Find the line with "tear and facilitate" in the data below, then restate it and all remaining lines exactly, adding nothing.

START Data for this exercise

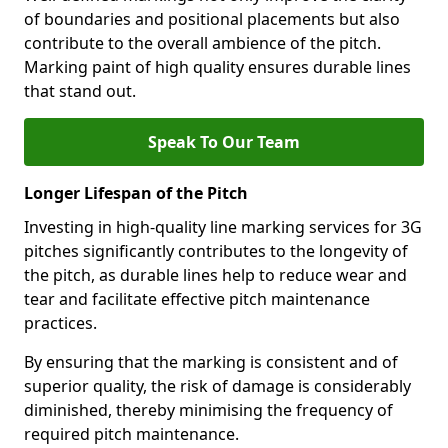
of boundaries and positional placements but also
contribute to the overall ambience of the pitch.
Marking paint of high quality ensures durable lines
that stand out.
Speak To Our Team
Longer Lifespan of the Pitch
Investing in high-quality line marking services for 3G
pitches significantly contributes to the longevity of
the pitch, as durable lines help to reduce wear and
tear and facilitate effective pitch maintenance
practices.
By ensuring that the marking is consistent and of
superior quality, the risk of damage is considerably
diminished, thereby minimising the frequency of
required pitch maintenance.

END Data for this exercise

_Reply_
tear and facilitate effective pitch maintenance
practices.
By ensuring that the marking is consistent and of
superior quality, the risk of damage is considerably
diminished, thereby minimising the frequency of
required pitch maintenance.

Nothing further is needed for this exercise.